O Instituto de História Contemporânea de Munique (IFZ) será o primeiro a optar por essa via, a 08 de janeiro, apesar do evidente desconforto das autoridades locais, que retiraram um projeto de subsídio.
Por 59 euros, esta edição crítica de 2.000 páginas em dois volumes, na qual investigadores estão a trabalhar desde 2009, colocará à disposição do público alemão a primeira reedição de sempre da obra panfletária do Führer.
A ideia é “desconstruir e contextualizar os escritos de Hitler: Como nasceram as suas teses? Quais eram os seus objetivos?
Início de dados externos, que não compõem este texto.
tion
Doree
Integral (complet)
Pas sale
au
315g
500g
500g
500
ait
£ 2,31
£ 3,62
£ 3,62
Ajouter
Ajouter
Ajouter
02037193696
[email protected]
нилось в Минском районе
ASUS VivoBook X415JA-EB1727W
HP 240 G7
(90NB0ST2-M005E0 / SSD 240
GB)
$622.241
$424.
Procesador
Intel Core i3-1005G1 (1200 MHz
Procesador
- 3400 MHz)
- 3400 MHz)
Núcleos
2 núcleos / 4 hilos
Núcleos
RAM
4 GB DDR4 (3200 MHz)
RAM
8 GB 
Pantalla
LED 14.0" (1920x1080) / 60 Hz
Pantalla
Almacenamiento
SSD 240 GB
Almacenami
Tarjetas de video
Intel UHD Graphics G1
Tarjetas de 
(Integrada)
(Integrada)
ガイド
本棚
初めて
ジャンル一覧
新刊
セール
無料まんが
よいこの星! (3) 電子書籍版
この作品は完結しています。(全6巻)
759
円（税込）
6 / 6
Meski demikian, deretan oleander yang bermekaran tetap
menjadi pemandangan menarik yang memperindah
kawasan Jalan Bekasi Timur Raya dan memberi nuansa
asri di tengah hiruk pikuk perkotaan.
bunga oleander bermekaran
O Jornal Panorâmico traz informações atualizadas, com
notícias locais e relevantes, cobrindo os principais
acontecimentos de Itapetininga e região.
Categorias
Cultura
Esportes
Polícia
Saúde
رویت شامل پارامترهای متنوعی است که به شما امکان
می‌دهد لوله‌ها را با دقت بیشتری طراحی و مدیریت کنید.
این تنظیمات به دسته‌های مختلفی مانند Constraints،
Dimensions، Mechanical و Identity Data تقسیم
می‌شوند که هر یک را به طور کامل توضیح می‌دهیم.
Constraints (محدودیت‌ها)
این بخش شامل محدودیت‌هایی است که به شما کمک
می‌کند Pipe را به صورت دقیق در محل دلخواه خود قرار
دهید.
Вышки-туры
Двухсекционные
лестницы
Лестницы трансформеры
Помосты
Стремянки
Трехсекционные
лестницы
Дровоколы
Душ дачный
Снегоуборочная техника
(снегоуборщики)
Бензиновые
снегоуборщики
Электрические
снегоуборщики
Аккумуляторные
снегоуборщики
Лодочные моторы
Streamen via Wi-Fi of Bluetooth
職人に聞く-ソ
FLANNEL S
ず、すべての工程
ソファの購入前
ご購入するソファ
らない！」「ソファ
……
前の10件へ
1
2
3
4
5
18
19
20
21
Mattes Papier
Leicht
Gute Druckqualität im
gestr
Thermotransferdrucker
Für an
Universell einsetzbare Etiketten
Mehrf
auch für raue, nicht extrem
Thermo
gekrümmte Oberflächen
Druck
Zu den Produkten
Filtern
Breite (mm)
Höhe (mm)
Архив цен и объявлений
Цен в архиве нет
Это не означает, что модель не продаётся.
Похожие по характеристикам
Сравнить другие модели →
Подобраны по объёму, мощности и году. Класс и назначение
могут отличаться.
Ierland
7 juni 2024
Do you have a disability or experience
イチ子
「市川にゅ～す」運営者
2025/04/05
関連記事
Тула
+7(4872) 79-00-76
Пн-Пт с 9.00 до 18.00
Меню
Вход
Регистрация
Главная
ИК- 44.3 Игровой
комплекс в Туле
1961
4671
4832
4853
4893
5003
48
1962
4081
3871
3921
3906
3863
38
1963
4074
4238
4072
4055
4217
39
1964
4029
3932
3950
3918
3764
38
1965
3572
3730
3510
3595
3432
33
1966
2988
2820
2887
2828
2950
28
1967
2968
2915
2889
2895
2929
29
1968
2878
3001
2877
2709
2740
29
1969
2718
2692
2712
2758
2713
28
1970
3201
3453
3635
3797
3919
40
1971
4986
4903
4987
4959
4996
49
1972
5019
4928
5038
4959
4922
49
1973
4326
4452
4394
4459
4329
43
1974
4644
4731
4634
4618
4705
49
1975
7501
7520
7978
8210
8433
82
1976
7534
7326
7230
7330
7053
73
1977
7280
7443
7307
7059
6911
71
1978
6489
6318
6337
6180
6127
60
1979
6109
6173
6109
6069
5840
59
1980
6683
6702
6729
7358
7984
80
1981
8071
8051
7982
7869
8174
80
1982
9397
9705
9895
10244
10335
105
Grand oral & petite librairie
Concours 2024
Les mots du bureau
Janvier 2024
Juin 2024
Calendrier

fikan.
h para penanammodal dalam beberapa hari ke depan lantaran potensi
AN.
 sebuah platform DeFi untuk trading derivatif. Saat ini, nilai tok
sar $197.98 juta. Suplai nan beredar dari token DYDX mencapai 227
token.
E sobretudo: O que podemos nós contrapor, com os nossos conhecimentos de hoje, às inumeráveis afirmações, mentiras e declarações de intenções de Hitler?”, argumenta o instituto.
Para o jornalista Sven Felix Kellerhoff, autor de um livro sobre a história de “Mein Kampf”, a recusa das autoridades de permitir até agora a publicação desse manifesto do nacional-socialismo como Hitler o entendia contribuiu para fazer dele um mito.
A ministra da Educação alemã, Johanna Wanka, expressou o desejo de que o estudo da versão comentada de Munique seja integrado nos programas escolares “no âmbito da educação política” dos alunos – uma perspetiva que fez com que o presidente do maior sindicato de professores da Alemanha (VBE), Udo Beckmann, se insurgisse, classificando como “errada e completamente exagerada uma leitura obrigatória” do livro.
Por seu lado, Charlotte Knobloch, presidente da comunidade judaica de Munique e do norte da Baviera, advertiu que mesmo esta versão envolve alguns riscos, porque “contém o texto original”, e que “é do interesse de militantes da extrema-direita e islamitas propagarem tais ideias”.
Em França, cairá também um tabu: a editora Fayard tenciona publicar em 2016 uma versão anotada de “Mon Combat”, o título em francês, numa nova tradução.
“É um desastre”, de acordo com o presidente do Conselho Representativo das Instituições Judaicas (CRIF), Roger Cukierman, a quem preocupa que a obra possa tornar-se “um livro de cabeceira”.
Em Israel, a publicação da obra continua a ser proibida e tabu, e o fim dos direitos de autor não mudará nada.
Murray Greenfield, fundador da editora Gefen Publishing, especializada em História do Judaísmo, é categórico: “Nunca publicaria o livro, mesmo que me pagassem”.